Road traffic accident risk in patients with diabetes mellitus receiving blood glucose-lowering drugs. Prospective follow-up study
Article first published online: 27 FEB 2009
© 2009 The Authors. Journal compilation © 2009 Diabetes UK
Volume 26, Issue 4, pages 404–408, April 2009
How to Cite
Skurtveit, S., Strøm, H., Skrivarhaug, T., Mørland, J., Bramness, J. G. and Engeland, A. (2009), Road traffic accident risk in patients with diabetes mellitus receiving blood glucose-lowering drugs. Prospective follow-up study. Diabetic Medicine, 26: 404–408. doi: 10.1111/j.1464-5491.2009.02699.x
- Issue published online: 6 APR 2009
- Article first published online: 27 FEB 2009
- Accepted 10 February 2009
- diabetic patient;
- oral glucose-lowering agent;
- traffic accident risk
Aim To investigate, at a national level, whether patients using insulin or oral glucose-lowering agents had an increased risk of road traffic accidents compared with non-users.
Methods All Norwegians aged 18–69 years (3.1 million) were followed from April 2004 until September 2006. Information on drug prescriptions, road traffic accidents and emigration/death was obtained from the following population-based registries: the Prescription Database, the Road Accident Registry and the Central Population Registry. The exposure period was the time from the first prescription of insulin or oral glucose-lowering agent during the study period. The incidence of accidents in the exposed person-time was compared with the incidence of accidents in the unexposed person-time by standardized incidence ratio (SIR).
Results During the study period, 20 494 road traffic accidents with personal injuries were registered in Norway. One hundred and eighty-three accidents were registered for insulin users not taking oral glucose-lowering agents and 219 for users of oral blood glucose-lowering drugs without insulin.
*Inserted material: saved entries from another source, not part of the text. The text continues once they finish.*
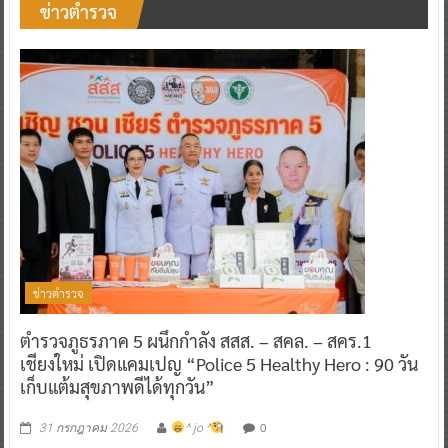
ข่าวตำรวจ
ข่าวตำรวจ
ตำรวจภูธรภาค 5 ผนึกกำลัง สสส. – สคล. – สคร.1
เชียงใหม่ เปิดแคมเปญ “Police 5 Healthy Hero : 90 วัน
เก็บแต้มสุขภาพดีได้ทุกวัน”
0
31 กรกฎาคม 2026
^ jo ^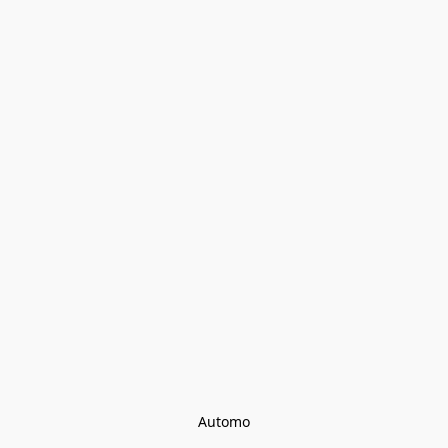
Automo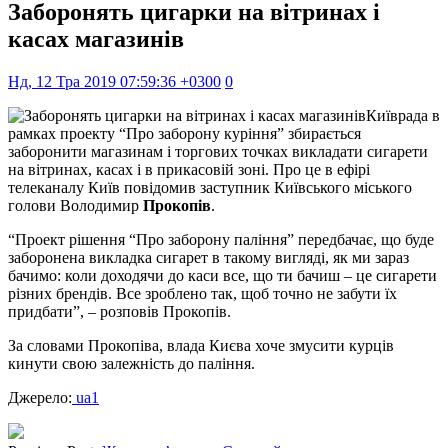
Заборонять цигарки на вітринах і
касах магазинів
Нд, 12 Тра 2019 07:59:36 +0300
0
Київрада в
рамках проекту “Про заборону куріння” збирається
заборонити магазинам і торгових точках викладати сигарети
на вітринах, касах і в прикасовій зоні. Про це в ефірі
телеканалу Київ повідомив заступник Київського міського
голови Володимир
Прокопів
.
“Проект рішення “Про заборону паління” передбачає, що буде
заборонена викладка сигарет в такому вигляді, як ми зараз
бачимо: коли доходячи до каси все, що ти бачиш – це сигарети
різних брендів. Все зроблено так, щоб точно не забути їх
придбати”, – розповів Прокопів.
За словами Прокопіва, влада Києва хоче змусити курців
кинути свою залежність до паління.
Джерело:
ua1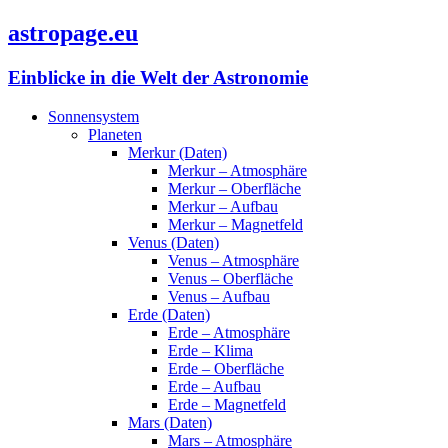
astropage.eu
Einblicke in die Welt der Astronomie
Sonnensystem
Planeten
Merkur (Daten)
Merkur – Atmosphäre
Merkur – Oberfläche
Merkur – Aufbau
Merkur – Magnetfeld
Venus (Daten)
Venus – Atmosphäre
Venus – Oberfläche
Venus – Aufbau
Erde (Daten)
Erde – Atmosphäre
Erde – Klima
Erde – Oberfläche
Erde – Aufbau
Erde – Magnetfeld
Mars (Daten)
Mars – Atmosphäre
The SIR (95% confidence interval) for all ages and both genders combined were: insulin 1.4 (1.2–1.6), oral glucose-lowering agents 1.2 (1.0–1.3) and users of drugs for peptic ulcer and gastro-oesophageal reflux disease (negative comparators) 1.3 (1.2–1.4). The highest SIRs were found among the youngest insulin users (18–34 years old).
Conclusions A slightly increased risk of being involved in a road traffic accident was observed for drivers prescribed insulin, while no increased risk was observed for drivers prescribed oral glucose-lowering agents. The increased risk observed for insulin users was similar to that observed for users of drugs for peptic ulcer and gastro-oesophageal reflux disease.